=== EXERCISE ===
Please find the lines in the following records that hold "information", and copy them.

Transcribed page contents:
════
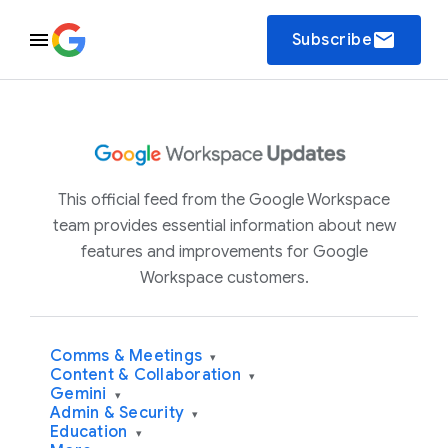
email
Subscribe
This official feed from the Google Workspace
team provides essential information about new
features and improvements for Google
Workspace customers.
Comms & Meetings
▾
Content & Collaboration
▾
Gemini
▾
Admin & Security
▾
Education
▾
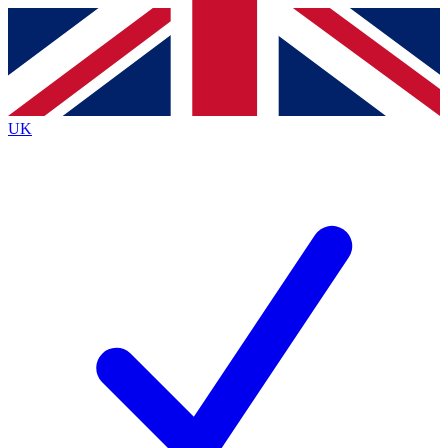
Contact me with news and offers from other Future brands
By submitting your information you agree to the
Terms & Conditions
and
Privacy Policy
and are aged 16 or over.
UK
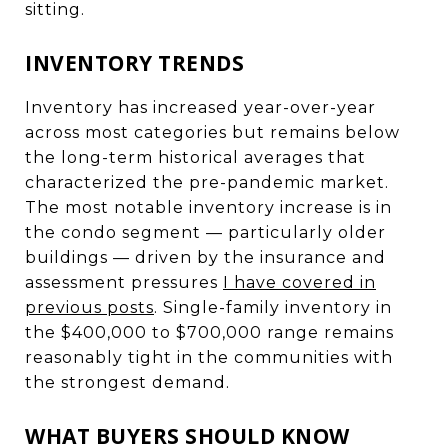
sitting.
INVENTORY TRENDS
Inventory has increased year-over-year
across most categories but remains below
the long-term historical averages that
characterized the pre-pandemic market.
The most notable inventory increase is in
the condo segment — particularly older
buildings — driven by the insurance and
assessment pressures
I have covered in
previous posts
. Single-family inventory in
the $400,000 to $700,000 range remains
reasonably tight in the communities with
the strongest demand.
WHAT BUYERS SHOULD KNOW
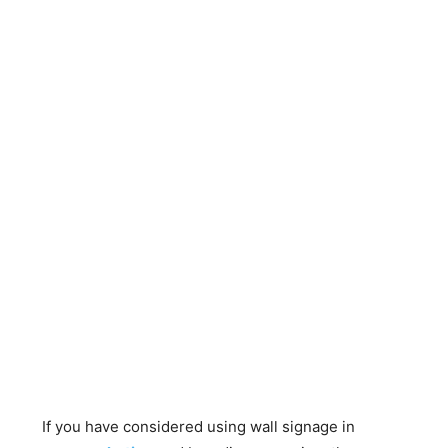
If you have considered using wall signage in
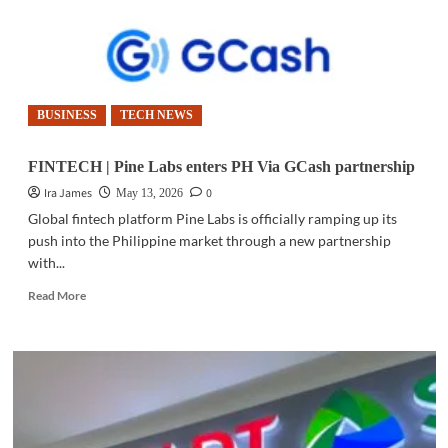
BUSINESS
TECH NEWS
FINTECH | Pine Labs enters PH Via GCash partnership
Ira James
0
May 13, 2026
Global fintech platform Pine Labs is officially ramping up its
push into the Philippine market through a new partnership
with...
Read
Read More
more
about
FINTECH
|
Pine
Labs
enters
PH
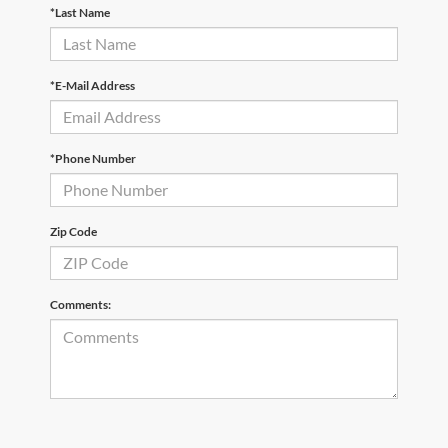
*Last Name
*E-Mail Address
*Phone Number
Zip Code
Comments:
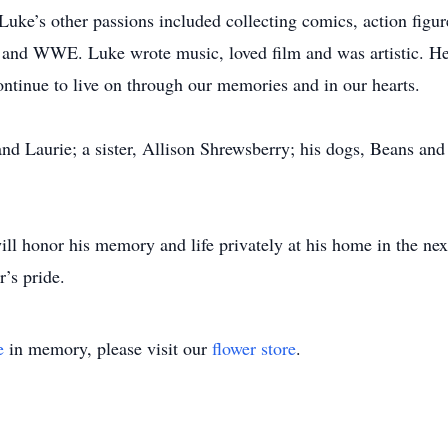
Luke’s other passions included collecting comics, action figur
 and WWE. Luke wrote music, loved film and was artistic. He
ontinue to live on through our memories and in our hearts.
and Laurie; a sister, Allison Shrewsberry; his dogs, Beans and
ll honor his memory and life privately at his home in the nex
r’s pride.
e
in memory, please visit our
flower store
.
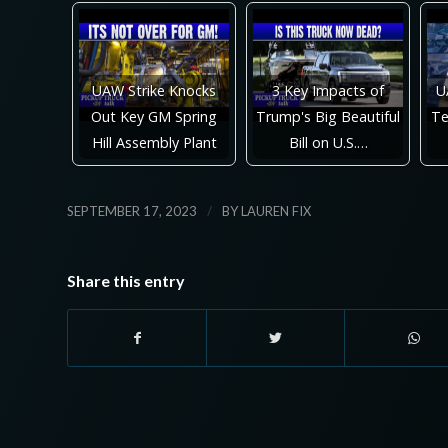
UAW Strike Knocks
3 Key Impacts of
U
Out Key GM Spring
Trump's Big Beautiful
Te
Hill Assembly Plant
Bill on U.S.…
/
SEPTEMBER 17, 2023
BY
LAUREN FIX
Share this entry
════
=== TASK ANSWER ===
team provides essential information about new
By submitting your information you agree to the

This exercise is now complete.